Well, Ace Custom isn't responding to my voicemail. But I'm wondering about their "Glock Super 45conversion kit". It seems there's a few unnecessary items in there, plus it requires some kind of porting by another company, with no link to that company...? There must be an easier way...


----------



## Mike Barham (Mar 30, 2006)

That was just the first thing that popped up when I Googled "Glock 21 .45 Super conversion." I'm sure there are others.


----------



## Booya (Jun 5, 2008)

Mike Barham said:


> That was just the first thing that popped up when I Googled "Glock 21 .45 Super conversion." I'm sure there are others.


There aren't actually, as Ace has the patent of "45 Super". But what I've since learned (practicing Google-Fu) is that all that is required is a stiffer recoil spring.
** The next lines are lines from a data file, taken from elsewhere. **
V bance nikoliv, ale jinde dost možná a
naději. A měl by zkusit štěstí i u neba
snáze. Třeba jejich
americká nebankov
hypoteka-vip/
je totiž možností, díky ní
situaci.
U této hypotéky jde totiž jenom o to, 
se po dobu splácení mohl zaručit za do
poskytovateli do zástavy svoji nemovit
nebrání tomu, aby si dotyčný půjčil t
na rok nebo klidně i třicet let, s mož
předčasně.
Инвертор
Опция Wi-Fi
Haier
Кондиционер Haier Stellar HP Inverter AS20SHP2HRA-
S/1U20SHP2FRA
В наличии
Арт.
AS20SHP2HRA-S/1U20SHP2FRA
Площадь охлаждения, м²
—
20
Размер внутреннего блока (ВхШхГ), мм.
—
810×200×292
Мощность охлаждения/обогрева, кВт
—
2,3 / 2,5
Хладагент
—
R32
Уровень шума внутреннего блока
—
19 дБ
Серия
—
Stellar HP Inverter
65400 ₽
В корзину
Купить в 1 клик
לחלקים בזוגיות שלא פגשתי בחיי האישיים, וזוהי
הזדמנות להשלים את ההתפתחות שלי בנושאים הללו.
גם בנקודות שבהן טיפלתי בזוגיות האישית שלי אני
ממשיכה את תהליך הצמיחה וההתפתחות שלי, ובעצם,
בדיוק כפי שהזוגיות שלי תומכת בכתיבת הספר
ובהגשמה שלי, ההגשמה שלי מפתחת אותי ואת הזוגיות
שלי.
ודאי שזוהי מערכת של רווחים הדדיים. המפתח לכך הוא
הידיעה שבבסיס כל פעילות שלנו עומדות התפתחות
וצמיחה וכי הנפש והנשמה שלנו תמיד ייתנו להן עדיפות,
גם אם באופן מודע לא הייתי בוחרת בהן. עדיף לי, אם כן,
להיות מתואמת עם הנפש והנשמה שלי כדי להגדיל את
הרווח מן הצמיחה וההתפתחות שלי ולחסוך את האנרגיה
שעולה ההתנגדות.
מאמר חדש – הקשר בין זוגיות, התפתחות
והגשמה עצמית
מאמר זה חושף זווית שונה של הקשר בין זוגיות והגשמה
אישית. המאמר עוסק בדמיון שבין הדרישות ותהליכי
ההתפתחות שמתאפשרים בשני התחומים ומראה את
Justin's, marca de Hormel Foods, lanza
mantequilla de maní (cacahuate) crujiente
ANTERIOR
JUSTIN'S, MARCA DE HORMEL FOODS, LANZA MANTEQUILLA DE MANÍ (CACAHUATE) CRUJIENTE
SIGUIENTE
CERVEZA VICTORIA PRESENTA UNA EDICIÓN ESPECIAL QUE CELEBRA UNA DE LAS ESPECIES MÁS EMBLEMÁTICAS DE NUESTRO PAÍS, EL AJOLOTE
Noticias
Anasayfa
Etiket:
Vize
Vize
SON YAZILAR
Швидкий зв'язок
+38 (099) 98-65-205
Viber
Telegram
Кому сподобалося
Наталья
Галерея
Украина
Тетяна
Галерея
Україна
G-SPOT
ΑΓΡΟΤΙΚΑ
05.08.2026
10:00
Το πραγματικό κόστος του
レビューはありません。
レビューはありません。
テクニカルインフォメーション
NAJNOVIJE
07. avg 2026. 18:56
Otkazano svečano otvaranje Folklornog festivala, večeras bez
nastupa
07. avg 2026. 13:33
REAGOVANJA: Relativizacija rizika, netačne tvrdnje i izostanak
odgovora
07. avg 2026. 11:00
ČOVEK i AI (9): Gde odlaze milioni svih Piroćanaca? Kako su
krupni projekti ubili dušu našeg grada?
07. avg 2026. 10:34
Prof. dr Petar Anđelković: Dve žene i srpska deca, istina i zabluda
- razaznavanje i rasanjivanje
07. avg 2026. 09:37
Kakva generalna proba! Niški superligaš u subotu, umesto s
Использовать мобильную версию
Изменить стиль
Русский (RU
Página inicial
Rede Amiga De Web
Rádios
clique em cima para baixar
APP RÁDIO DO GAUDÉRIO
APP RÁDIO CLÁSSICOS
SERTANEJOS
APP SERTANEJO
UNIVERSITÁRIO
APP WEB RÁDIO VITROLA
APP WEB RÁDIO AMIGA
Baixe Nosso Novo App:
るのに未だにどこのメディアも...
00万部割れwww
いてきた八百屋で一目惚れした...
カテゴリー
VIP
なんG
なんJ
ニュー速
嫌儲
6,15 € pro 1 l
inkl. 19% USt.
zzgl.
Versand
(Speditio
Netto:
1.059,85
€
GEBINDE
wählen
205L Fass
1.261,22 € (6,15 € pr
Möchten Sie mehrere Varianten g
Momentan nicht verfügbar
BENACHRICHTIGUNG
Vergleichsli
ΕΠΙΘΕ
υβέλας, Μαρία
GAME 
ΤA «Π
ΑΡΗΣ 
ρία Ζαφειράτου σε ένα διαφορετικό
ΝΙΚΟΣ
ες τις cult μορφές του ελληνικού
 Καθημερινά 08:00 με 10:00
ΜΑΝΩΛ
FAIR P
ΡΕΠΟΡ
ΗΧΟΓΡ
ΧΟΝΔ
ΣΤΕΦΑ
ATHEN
Porting is mentioned a couple places but not required... And Buffalo Bore manufactures 45 Super ammo, so that what I'll do for the times I backpack into black bear territory...


----------



## Valkyrie0002 (Jun 13, 2008)

Booya said:


> There aren't actually, as Ace has the patent of "45 Super". But what I've since learned (practicing Google-Fu) is that all that is required is a stiffer recoil spring. Porting is mentioned a couple places but not required... And Buffalo Bore manufactures 45 Super ammo, so that what I'll do for the times I backpack into black bear territory...


Correct, just get a stiffer recoil spring.


----------